この記事はに専門家 によって監修されました。

執筆者: ドリームゲート事務局
今回取材した増田充志さんは、千葉県香取市で古代稲という有色素米(色のついたお米)のみを栽培し、収穫した古代稲を種として全国のお米農家に販売する専業農家だ。およそ10haの圃場で栽培されている古代稲の種類は、黒米や赤米など220種類にもおよぶという。白いお米の約10倍の売価になる古代稲について、現状と課題を聞いた。

食の健康ブームが火付け役。手軽に栄養価を摂取できるのが魅力

 古代稲が高価で取引される理由はなんだろうか。その要因としては、お米の栄養価にある。例えば、古代稲で代表的な黒米(玄米の状態が黒いお米) は、その黒い色素がアントシアニンポリフェノールを多量に含んでいるという。このアントシアニンポリフェノールは、ワインなどに含まれる成分だ。摂取方法としては、お米を炊くときに白米に対して5%程度混ぜて炊くだけ。

 この手軽さと、毎日無理なく摂取できる点も人気になった要因だ。

 

米を作れば売れる時代は終わった。国産品の普及が最重要課題

 しかし、大人気で高値だから栽培する、という安直な考えは難しい。
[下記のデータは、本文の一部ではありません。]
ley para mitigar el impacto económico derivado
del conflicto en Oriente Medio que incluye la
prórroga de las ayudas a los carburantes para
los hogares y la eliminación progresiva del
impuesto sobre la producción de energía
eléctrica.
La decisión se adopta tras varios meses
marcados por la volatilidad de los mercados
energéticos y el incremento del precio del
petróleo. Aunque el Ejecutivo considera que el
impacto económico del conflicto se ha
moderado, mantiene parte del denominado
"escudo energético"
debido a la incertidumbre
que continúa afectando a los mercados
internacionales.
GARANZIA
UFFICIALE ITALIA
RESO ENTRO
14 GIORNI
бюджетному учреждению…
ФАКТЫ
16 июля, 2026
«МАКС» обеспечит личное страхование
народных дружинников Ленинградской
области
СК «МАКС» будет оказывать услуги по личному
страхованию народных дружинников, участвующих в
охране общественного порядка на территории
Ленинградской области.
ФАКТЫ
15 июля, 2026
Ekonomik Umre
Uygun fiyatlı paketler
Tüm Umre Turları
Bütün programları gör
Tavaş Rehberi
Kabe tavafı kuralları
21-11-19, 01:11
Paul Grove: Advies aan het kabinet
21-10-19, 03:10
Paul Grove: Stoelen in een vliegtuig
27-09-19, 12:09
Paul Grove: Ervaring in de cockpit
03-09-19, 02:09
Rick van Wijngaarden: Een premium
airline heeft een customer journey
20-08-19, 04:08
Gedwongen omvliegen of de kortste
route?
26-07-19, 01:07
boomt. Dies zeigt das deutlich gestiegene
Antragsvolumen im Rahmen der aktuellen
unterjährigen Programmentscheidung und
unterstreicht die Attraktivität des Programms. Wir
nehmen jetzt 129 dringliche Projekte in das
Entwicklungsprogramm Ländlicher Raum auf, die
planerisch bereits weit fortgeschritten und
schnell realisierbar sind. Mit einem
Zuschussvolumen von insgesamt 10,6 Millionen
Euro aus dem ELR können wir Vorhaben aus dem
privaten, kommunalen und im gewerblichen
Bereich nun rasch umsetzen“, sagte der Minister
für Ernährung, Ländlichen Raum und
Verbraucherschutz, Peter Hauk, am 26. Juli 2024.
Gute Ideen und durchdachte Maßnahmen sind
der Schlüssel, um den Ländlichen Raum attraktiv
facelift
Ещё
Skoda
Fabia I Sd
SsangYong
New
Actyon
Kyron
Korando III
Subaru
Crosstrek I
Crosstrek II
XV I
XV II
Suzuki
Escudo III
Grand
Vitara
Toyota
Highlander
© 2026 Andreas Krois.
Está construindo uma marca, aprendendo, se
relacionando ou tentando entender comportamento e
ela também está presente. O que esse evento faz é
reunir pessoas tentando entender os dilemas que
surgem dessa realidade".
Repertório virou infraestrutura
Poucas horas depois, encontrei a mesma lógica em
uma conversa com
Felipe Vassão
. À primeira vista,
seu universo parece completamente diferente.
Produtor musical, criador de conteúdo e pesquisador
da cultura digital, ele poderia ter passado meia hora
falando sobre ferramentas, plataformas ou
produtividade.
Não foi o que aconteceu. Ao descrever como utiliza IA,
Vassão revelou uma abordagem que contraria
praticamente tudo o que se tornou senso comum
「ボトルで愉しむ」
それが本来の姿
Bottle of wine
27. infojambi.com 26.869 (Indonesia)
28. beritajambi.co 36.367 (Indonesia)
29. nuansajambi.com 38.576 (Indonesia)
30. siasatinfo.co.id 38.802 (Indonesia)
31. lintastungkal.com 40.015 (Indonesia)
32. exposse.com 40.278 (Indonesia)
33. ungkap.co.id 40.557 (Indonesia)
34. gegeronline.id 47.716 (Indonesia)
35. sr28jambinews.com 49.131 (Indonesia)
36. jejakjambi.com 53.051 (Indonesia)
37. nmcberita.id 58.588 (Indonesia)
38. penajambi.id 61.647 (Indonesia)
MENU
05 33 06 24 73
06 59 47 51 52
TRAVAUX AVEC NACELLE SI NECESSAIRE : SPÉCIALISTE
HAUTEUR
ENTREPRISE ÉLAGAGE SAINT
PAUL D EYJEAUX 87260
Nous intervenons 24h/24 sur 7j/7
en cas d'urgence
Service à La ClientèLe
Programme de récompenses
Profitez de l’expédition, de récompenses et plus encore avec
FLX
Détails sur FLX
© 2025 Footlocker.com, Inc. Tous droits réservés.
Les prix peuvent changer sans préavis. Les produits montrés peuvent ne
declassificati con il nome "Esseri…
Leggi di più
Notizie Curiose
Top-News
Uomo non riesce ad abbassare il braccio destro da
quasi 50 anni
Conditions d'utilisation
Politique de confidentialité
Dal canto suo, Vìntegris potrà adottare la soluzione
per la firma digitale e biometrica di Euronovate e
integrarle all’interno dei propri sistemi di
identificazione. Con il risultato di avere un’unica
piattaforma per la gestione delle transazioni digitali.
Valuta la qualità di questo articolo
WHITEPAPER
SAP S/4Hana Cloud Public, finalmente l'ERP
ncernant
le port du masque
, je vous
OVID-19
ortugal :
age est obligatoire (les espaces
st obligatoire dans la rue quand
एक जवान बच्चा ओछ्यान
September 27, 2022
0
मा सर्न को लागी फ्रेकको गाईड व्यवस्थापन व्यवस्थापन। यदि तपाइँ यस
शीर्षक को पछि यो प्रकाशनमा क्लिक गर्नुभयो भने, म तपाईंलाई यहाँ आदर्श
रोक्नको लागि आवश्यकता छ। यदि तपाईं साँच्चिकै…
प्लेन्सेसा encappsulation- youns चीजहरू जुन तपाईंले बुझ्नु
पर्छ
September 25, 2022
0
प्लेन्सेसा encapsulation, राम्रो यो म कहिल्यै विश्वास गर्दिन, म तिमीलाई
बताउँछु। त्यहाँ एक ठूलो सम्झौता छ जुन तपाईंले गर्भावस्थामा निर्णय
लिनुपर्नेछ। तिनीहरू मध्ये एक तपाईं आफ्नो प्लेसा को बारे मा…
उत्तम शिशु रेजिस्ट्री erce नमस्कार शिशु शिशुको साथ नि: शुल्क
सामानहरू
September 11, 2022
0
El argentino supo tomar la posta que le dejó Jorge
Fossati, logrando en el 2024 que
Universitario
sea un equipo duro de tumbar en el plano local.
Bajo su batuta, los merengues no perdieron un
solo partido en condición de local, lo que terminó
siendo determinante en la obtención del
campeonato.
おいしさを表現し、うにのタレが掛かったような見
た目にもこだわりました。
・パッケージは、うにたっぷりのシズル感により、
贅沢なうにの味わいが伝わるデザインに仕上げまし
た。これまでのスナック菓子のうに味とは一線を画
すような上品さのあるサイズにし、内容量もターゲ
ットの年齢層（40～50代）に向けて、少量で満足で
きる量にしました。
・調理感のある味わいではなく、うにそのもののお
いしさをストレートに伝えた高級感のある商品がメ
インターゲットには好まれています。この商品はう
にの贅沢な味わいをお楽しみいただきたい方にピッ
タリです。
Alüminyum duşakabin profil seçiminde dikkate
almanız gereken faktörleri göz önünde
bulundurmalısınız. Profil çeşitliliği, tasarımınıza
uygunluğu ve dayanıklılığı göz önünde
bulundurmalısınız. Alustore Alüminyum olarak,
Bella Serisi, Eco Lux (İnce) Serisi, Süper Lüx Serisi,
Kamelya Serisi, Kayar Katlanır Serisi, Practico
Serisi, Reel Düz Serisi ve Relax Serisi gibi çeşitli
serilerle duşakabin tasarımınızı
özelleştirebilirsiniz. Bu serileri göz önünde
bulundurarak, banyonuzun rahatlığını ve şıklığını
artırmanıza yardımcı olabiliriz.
なぜなら、古代稲を作っても売れないことが少なからずあるという。

 現在、日本で流通する古代稲(とりわけ黒米や赤米)の大部分は中国産だという。中国産は国産に比べ安く手に入り、消費者側も商品自体の魅力で購入している状況だからだ。

 しかし増田さんは「だからこそ国産を普及させることが必要だ」という。現在は、種籾の生産の傍ら食用の古代稲も生産し、全国の道の駅などに置いてもらっているという。これらの活動を通じて、より多くの消費者に国産の古代稲を実際に食べてもらい、国産のおいしさ実感してもらいたいと考えている。

 

 後継者がいない。この技術を若い世代に伝えたい

 積極的な活動を行なっている彼だが、とても心配していることがある。農業における後継者不足の問題だ。彼のところも例外ではなく、後継者不足に悩んでいる。220種類にもおよぶ古代稲を見分けるのは大変だが、これらを栽培し、それぞれの種類にあった種籾用の調整を行なうのはもっと大変だ。

 次の時代の新たな農業を切り拓く若者を探したいと考えているのだが、220種類の古代稲を栽培するだけで1年は過ぎてしまうという。220種類それぞれの稲刈り時期が異なるため、8月から12月までほぼ休みなしで稲刈り作業が続くというから驚きだ。

 

 

プロフィール

増田充志さん(43歳)。古代米220種類の種籾生産者。
1990年頃、蔵に眠っていた古代米らしき種籾を栽培しはじめ、約20年かけて高品質なものを選抜。
古代稲を活用した地域活性を提案。主な事例として、鉄腕DASH「DASH村」などがある。
古代稲の種籾生産の傍ら、国産の古代稲普及のために食用の古代稲も生産。
全国の道の駅や有名ホテルなどに提供している。